**What is needed**
Answer with a number only: how many lines of the entries below contain the word "saisit"?

**Exercise materials**
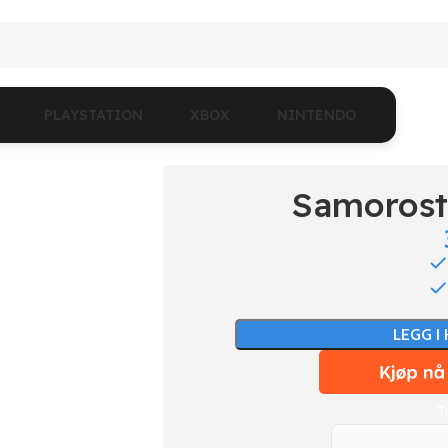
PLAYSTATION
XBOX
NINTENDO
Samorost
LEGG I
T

* * *

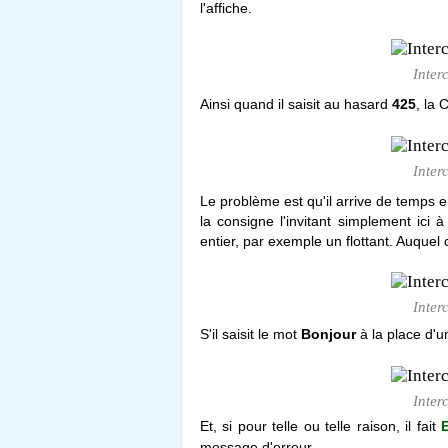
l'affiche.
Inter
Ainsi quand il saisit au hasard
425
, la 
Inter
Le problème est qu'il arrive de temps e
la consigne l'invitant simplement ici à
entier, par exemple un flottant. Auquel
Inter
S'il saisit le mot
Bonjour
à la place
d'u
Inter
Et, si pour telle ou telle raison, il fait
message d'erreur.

**Written solution**
2